- **Your task**: With the pictures removed, set down all of the entries below exactly.

- **Data shown**:
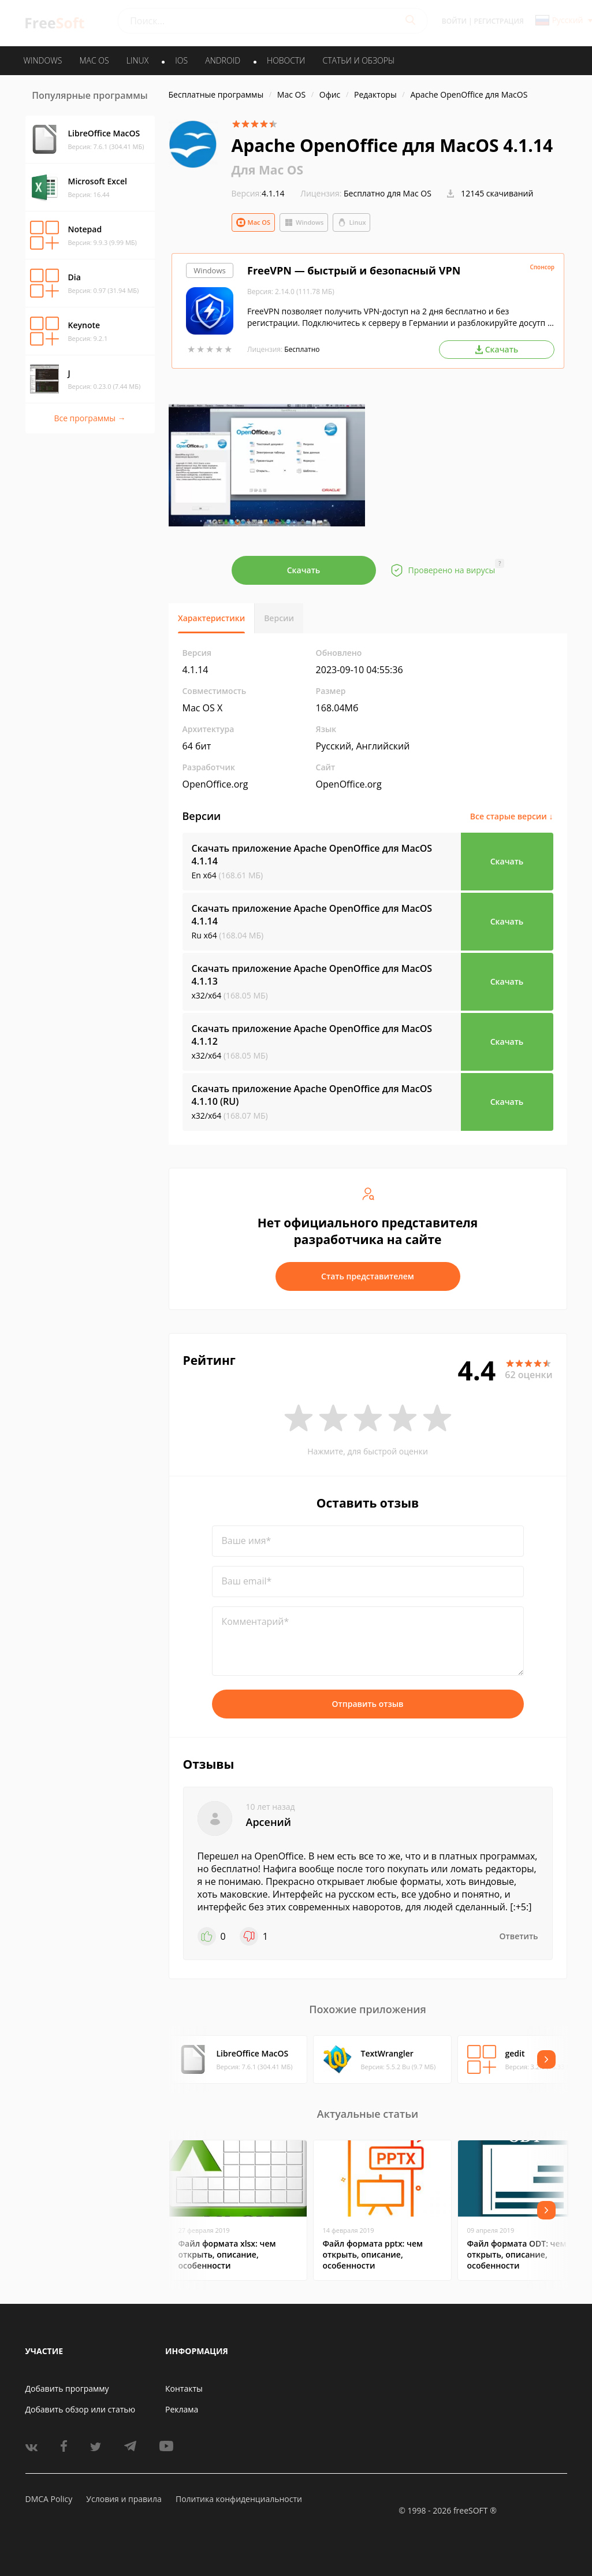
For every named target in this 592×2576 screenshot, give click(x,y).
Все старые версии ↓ (511, 816)
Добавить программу (67, 2388)
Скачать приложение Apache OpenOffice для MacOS (312, 854)
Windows (303, 222)
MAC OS (94, 60)
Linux (351, 222)
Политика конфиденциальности (239, 2498)
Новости (286, 60)
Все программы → (89, 418)
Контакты (184, 2388)
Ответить (519, 1936)
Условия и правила (123, 2498)
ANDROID (222, 60)
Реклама (181, 2409)
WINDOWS (43, 60)
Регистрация (499, 21)
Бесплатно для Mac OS (387, 193)
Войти (454, 21)
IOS (181, 60)
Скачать (304, 570)
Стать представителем (367, 1276)
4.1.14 (258, 193)
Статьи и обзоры (359, 60)
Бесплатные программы (216, 94)
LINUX (137, 60)
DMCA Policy (49, 2498)
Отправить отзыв (368, 1703)
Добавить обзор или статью (80, 2409)
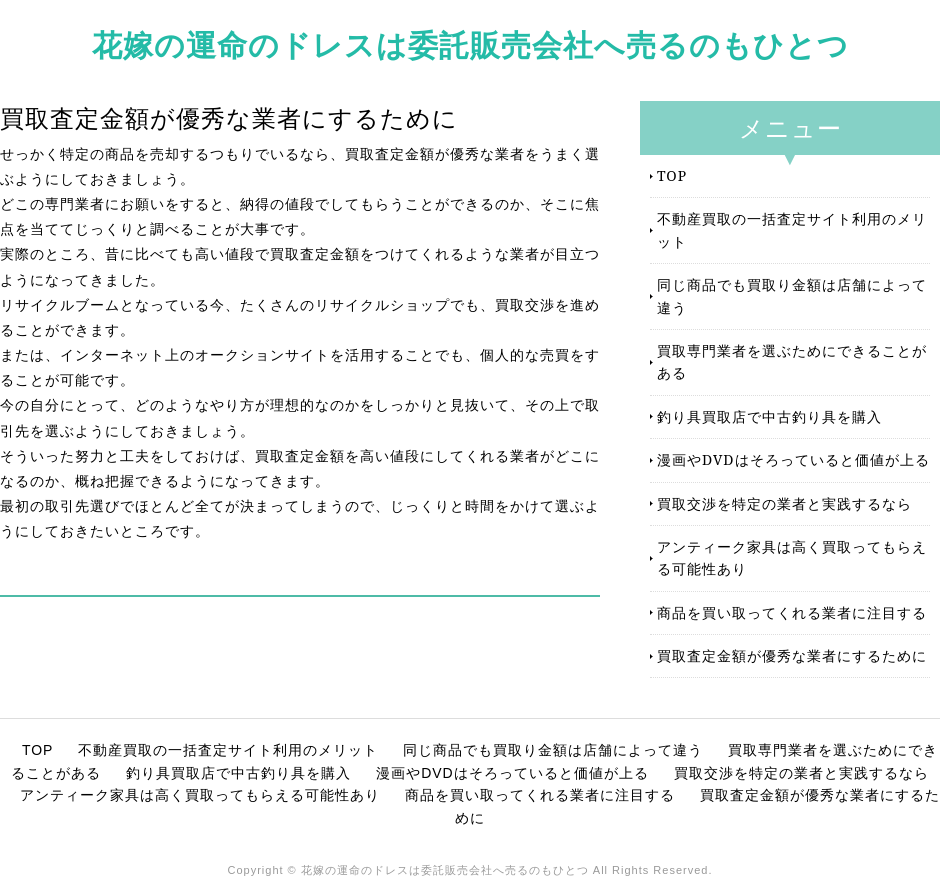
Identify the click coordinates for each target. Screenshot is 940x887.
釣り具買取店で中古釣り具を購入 (769, 416)
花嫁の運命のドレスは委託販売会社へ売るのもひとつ (470, 44)
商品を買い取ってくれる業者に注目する (792, 612)
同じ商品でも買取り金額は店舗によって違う (792, 295)
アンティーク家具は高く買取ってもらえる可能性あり (792, 557)
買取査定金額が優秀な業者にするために (792, 655)
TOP (672, 175)
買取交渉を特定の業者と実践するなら (784, 503)
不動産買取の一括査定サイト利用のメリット (792, 229)
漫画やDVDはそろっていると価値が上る (793, 459)
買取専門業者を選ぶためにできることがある (792, 361)
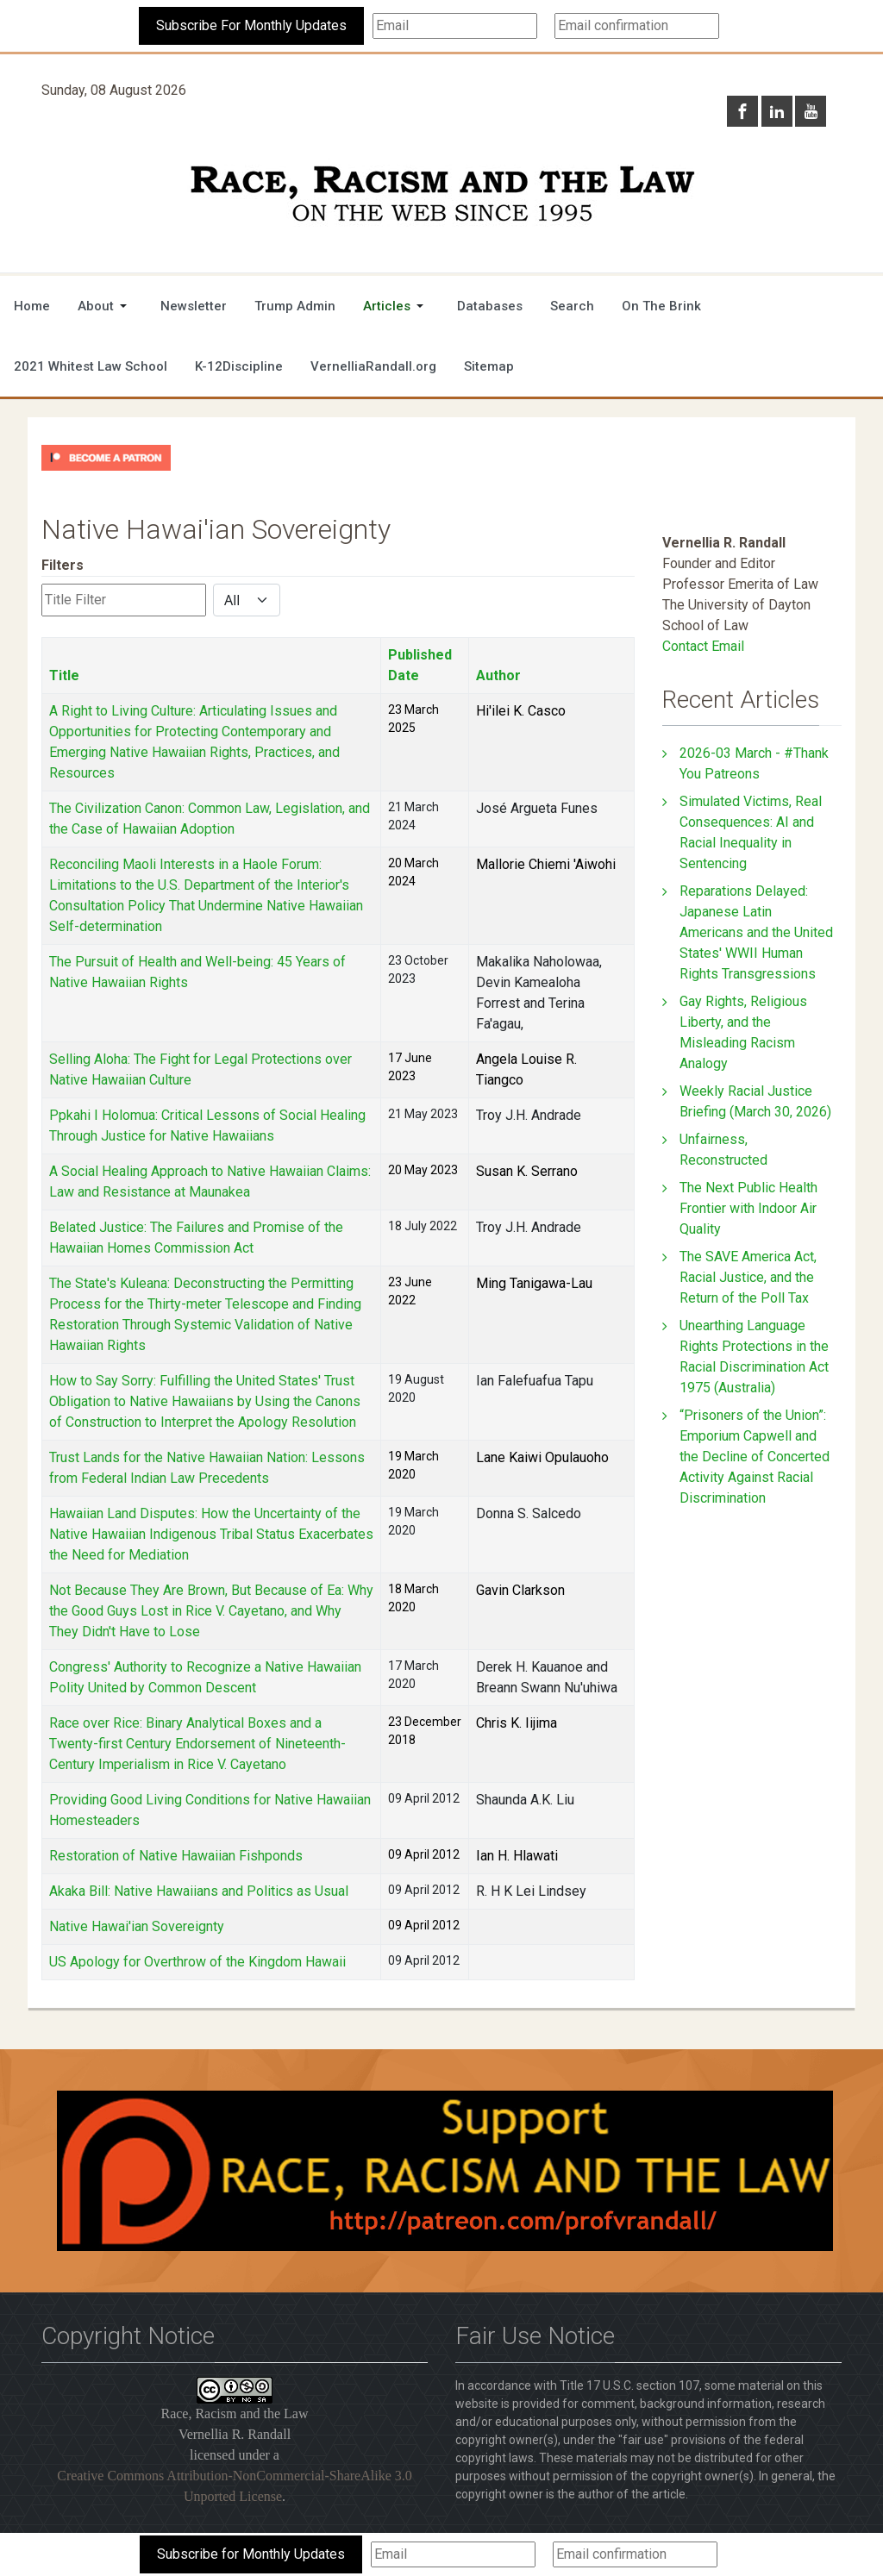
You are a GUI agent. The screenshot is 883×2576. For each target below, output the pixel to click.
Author (498, 675)
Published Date (420, 665)
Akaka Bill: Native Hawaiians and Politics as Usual (198, 1891)
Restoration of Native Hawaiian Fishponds (176, 1856)
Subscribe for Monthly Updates (251, 2554)
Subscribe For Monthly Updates (251, 25)
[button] (105, 306)
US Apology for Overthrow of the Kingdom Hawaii (197, 1962)
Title (64, 675)
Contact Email (703, 646)
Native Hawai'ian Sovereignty (136, 1926)
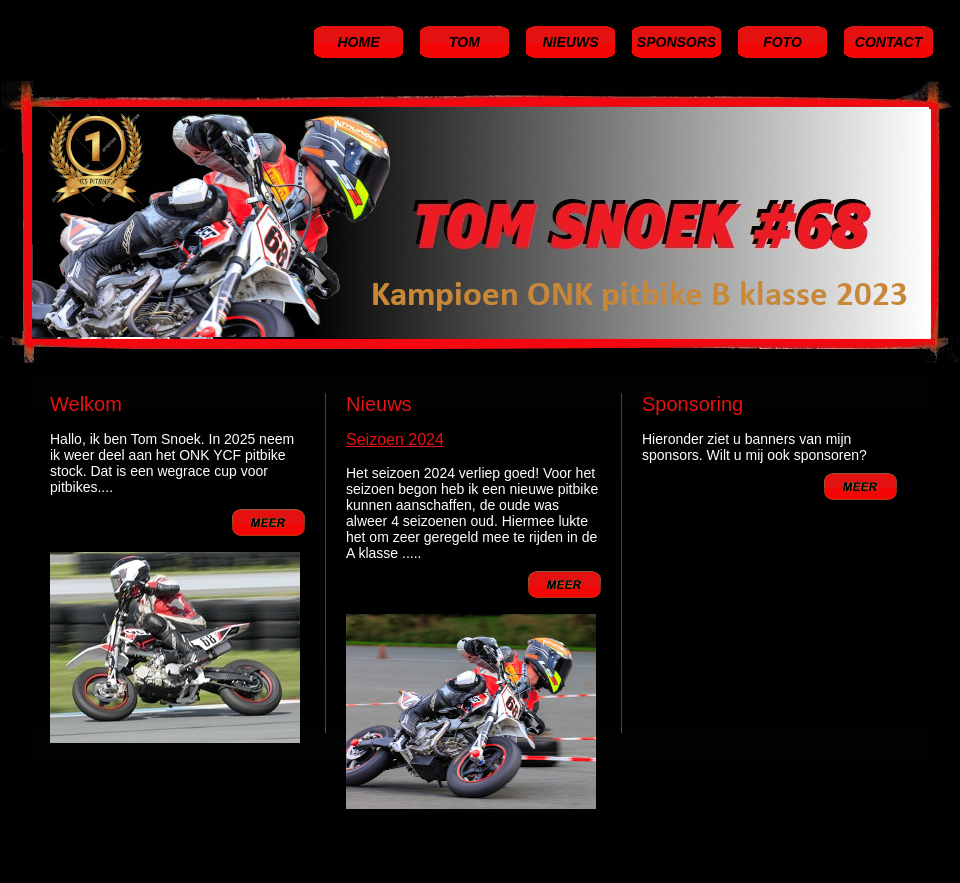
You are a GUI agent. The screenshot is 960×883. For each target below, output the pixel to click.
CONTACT (888, 42)
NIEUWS (571, 42)
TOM (464, 42)
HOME (359, 42)
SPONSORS (676, 42)
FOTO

- **Completed exercise**:
For every named target in this 592×2576 screenshot, give click(x,y).
Все старые версии ↓ (511, 816)
Добавить программу (67, 2388)
Скачать приложение Apache OpenOffice для MacOS (312, 854)
Windows (303, 222)
MAC OS (94, 60)
Linux (351, 222)
Политика конфиденциальности (239, 2498)
Новости (286, 60)
Все программы → (89, 418)
Контакты (184, 2388)
Ответить (519, 1936)
Условия и правила (123, 2498)
ANDROID (222, 60)
Реклама (181, 2409)
WINDOWS (43, 60)
Регистрация (499, 21)
Бесплатно для Mac OS (387, 193)
Войти (454, 21)
IOS (181, 60)
Скачать (304, 570)
Стать представителем (367, 1276)
4.1.14 (258, 193)
Статьи и обзоры (359, 60)
Бесплатные программы (216, 94)
LINUX (137, 60)
DMCA Policy (49, 2498)
Отправить отзыв (368, 1703)
Добавить обзор или статью (80, 2409)
Identify the click coordinates for each target. Screenshot is 940x887.
釣り具買取店で中古釣り具を購入 (769, 416)
花嫁の運命のドレスは委託販売会社へ売るのもひとつ (470, 44)
商品を買い取ってくれる業者に注目する (792, 612)
同じ商品でも買取り金額は店舗によって違う (792, 295)
アンティーク家具は高く買取ってもらえる可能性あり (792, 557)
買取査定金額が優秀な業者にするために (792, 655)
TOP (672, 175)
買取交渉を特定の業者と実践するなら (784, 503)
不動産買取の一括査定サイト利用のメリット (792, 229)
漫画やDVDはそろっていると価値が上る (793, 459)
買取専門業者を選ぶためにできることがある (792, 361)
You are a GUI agent. The screenshot is 883×2576. For each target below, output the pixel to click.
Author (498, 675)
Published Date (420, 665)
Akaka Bill: Native Hawaiians and Politics as Usual (198, 1891)
Restoration of Native Hawaiian Fishponds (176, 1856)
Subscribe for Monthly Updates (251, 2554)
Subscribe For Monthly Updates (251, 25)
[button] (105, 306)
US Apology for Overthrow of the Kingdom Hawaii (197, 1962)
Title (64, 675)
Contact Email (703, 646)
Native Hawai'ian Sovereignty (136, 1926)
You are a GUI agent. The screenshot is 960×883. For each target below, output the pixel to click.
CONTACT (888, 42)
NIEUWS (571, 42)
TOM (464, 42)
HOME (359, 42)
SPONSORS (676, 42)
FOTO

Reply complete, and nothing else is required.